# Go-Fund-Me started for woman killed in crash; her Lyft driver charged with DUI



## BurgerTiime (Jun 22, 2015)

*A Lyft driver and a second motorist are charged with DUIs in a June 8 head-on crash that left a 23-year-old woman dead.*
*







*
*https://mp/s/patch.com/illinois/bucktown-wickerpark/amp/27618226/lyft-driver-charged-other-motorist-logan-square-crash*

CHICAGO, IL - Two people, including a Lyft driver, have been charged with DUI after a young woman was killed in a two-car crash on Friday in Logan Square. WLS-TV reports that according to police, 32-year-old Elizabeth Renter, who was working for ride-share company Lyft, has been charged with a misdemeanor count of driving under the influence of a drug. The news report adds that the driver of the other car, 25-year-old Travis Anderson of Tempe, Arizona, has been charged with a felony count of aggravated driving under the influence.

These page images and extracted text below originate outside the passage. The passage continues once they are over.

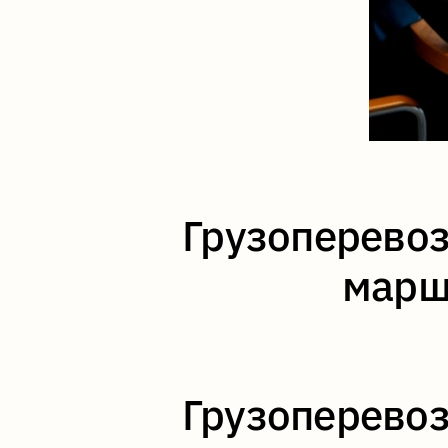
Грузоперевозк
марш
Грузоперевозк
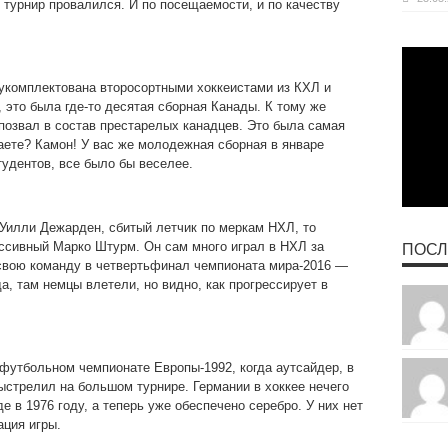
 турнир провалился. И по посещаемости, и по качеству
 укомплектована второсортными хоккеистами из КХЛ и
, это была где-то десятая сборная Канады. К тому же
позвал в состав престарелых канадцев. Это была самая
аете? Камон! У вас же молодежная сборная в январе
удентов, все было бы веселее.
Уилли Дежарден, сбитый летчик по меркам НХЛ, то
ссивный Марко Штурм. Он сам много играл в НХЛ за
ПОСЛ
свою команду в четвертьфинал чемпионата мира-2016 —
а, там немцы влетели, но видно, как прогрессирует в
футбольном чемпионате Европы-1992, когда аутсайдер, в
выстрелил на большом турнире. Германии в хоккее нечего
 в 1976 году, а теперь уже обеспечено серебро. У них нет
ация игры.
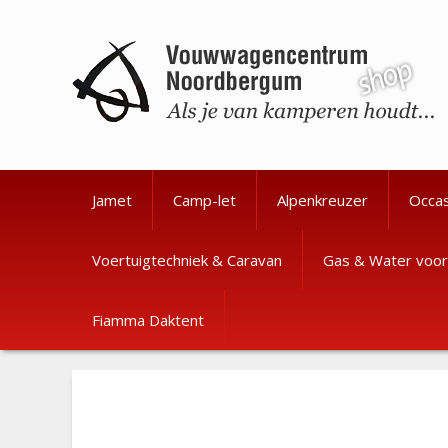
Ga
Ga
naar
naar
de
de
inhoud
inhoud
Jamet
Camp-let
Alpenkreuzer
Occa
Voertuigtechniek & Caravan
Gas & Water voor
Fiamma Daktent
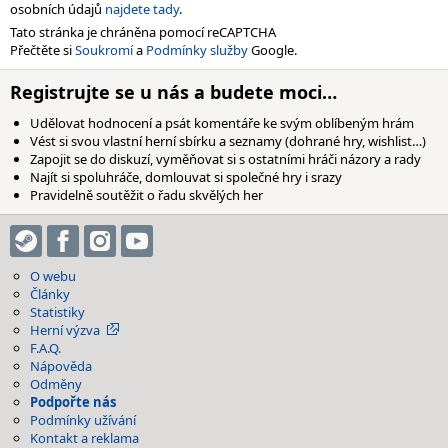
osobních údajů
najdete tady
.
Tato stránka je chráněna pomocí reCAPTCHA
Přečtěte si
Soukromí
a
Podmínky služby
Google.
Registrujte se u nás a budete moci…
Udělovat hodnocení a psát komentáře ke svým oblíbeným hrám
Vést si svou vlastní herní sbírku a seznamy (dohrané hry, wishlist…)
Zapojit se do diskuzí, vyměňovat si s ostatními hráči názory a rady
Najít si spoluhráče, domlouvat si společné hry i srazy
Pravidelně soutěžit o řadu skvělých her
O webu
Články
Statistiky
Herní výzva
F.A.Q.
Nápověda
Odměny
Podpořte nás
Podmínky užívání
Kontakt a reklama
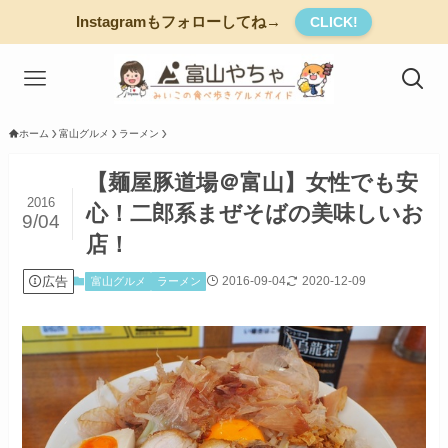
Instagramもフォローしてね→
CLICK!
ホーム
富山グルメ
ラーメン
【麺屋豚道場＠富山】女性でも安
2016
心！二郎系まぜそばの美味しいお
9/04
店！
広告
2016-09-04
2020-12-09
富山グルメ
ラーメン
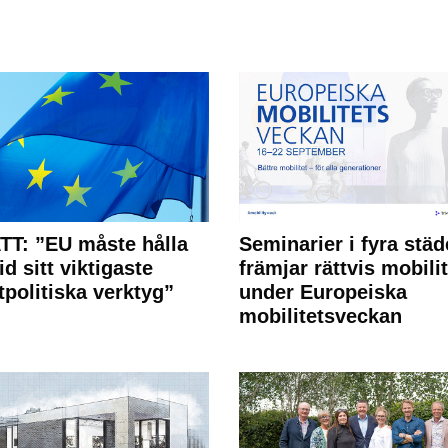
T: ”EU måste hålla
Seminarier i fyra städ
id sitt viktigaste
främjar rättvis mobilit
tpolitiska verktyg”
under Europeiska
mobilitetsveckan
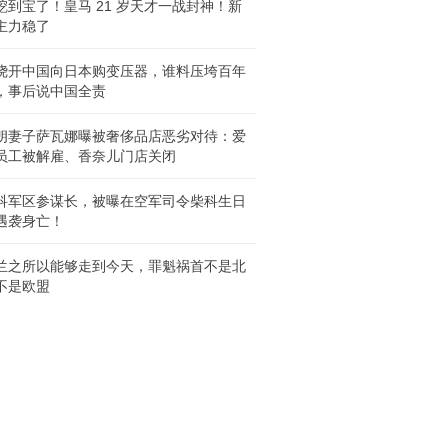
挖到宝了！皇马 21 岁天才一战封神！新
主力稳了
绕开中国向日本购变压器，谁料压垮百年
，事后说中国全责
朗妻子萨瓦娜曝被奢侈品店恶劣对待：爱
员工被解雇、香奈儿门店关闭
科军区参谋长，被曝在空军司令柴科生日
遇袭身亡！
兰之所以能够走到今天，罪魁祸首不是北
不是欧盟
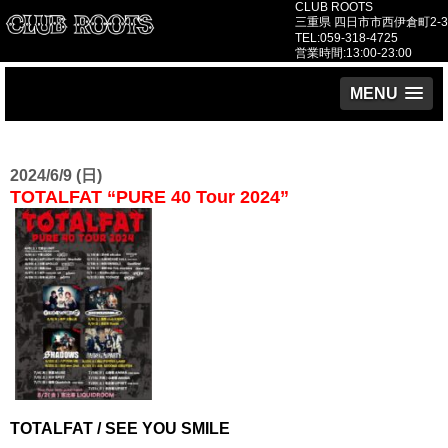
CLUB ROOTS
三重県 四日市市西伊倉町2-3
TEL:059-318-4725
営業時間:13:00-23:00
MENU
2024/6/9 (日)
TOTALFAT “PURE 40 Tour 2024”
TOTALFAT / SEE YOU SMILE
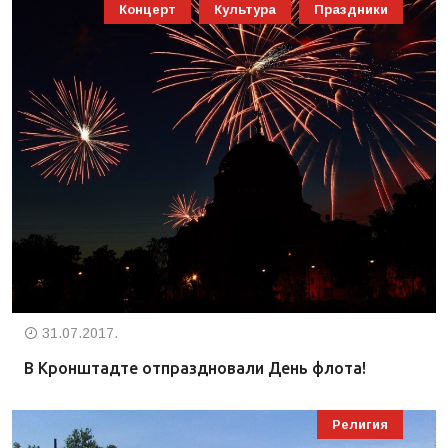
Концерт
Культура
Праздники
31.07.2017.
В Кронштадте отпраздновали День флота!
Религия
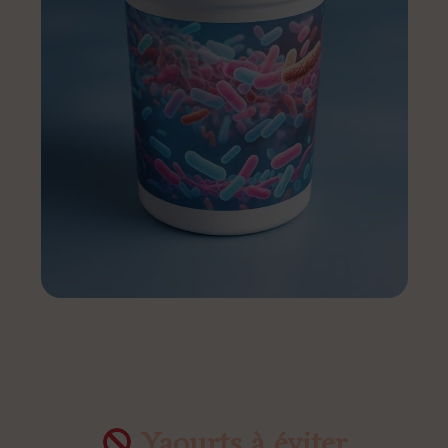
Yaourts à éviter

Chicago Police say Anderson was driving in the 1600 block of North Humboldt Blvd. when he crossed the center line and hit Renter's car head-on, killing 23-year-old passenger Anudari Bayaraa (pictured), who was identified by the Cook County Medical Examiner's Office.

According to the news report, Bayaraa was transported to Stroger Hospital, where she died, while Renter was sent to Mt. Sinai Hospital in serious condition and a 31-year-old man riding in Renter's car was taken to Stroger in good condition.

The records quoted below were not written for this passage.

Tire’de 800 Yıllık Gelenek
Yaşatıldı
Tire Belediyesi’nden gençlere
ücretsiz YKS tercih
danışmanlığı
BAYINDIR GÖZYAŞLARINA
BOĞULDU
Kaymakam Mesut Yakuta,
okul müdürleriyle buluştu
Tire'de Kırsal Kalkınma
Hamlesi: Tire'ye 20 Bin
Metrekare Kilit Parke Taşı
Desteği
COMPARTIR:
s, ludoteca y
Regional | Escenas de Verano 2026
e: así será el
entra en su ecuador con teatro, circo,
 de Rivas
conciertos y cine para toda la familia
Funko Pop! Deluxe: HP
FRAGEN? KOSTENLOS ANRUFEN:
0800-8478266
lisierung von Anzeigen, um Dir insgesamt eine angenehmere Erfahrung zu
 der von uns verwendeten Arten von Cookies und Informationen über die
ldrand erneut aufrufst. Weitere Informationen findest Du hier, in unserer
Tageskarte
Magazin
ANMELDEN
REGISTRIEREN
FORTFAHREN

Friends of Bayaraa have created a GoFundMe to raise money for her family to assist with the young woman's funeral and memorial services, in addition to other financial support the family may need during this time.

"On Friday, June 8th, 2018, our dear friend Anna passed away during a deadly car accident in the Logan Square neighborhood of Chicago, IL. She was on her way home in a Lyft Ride Share car when the fatal accident occurred. Both the Lyft driver and the other motorist have been charged with DUI's."

"At only 23 Anna was the most caring friend, sister, and daughter to be taken away so unexpectedly," a friend wrote in the GoFundMe campaign. "She leaves behind her two loving parents, Sukhee Bayaraa and Munkhgerel Luvsantseren, as well as her two younger sisters, Nina Bayaraa and Olivia Bayaraa. She was intelligent, beautiful, and loved by more people than she'll ever know."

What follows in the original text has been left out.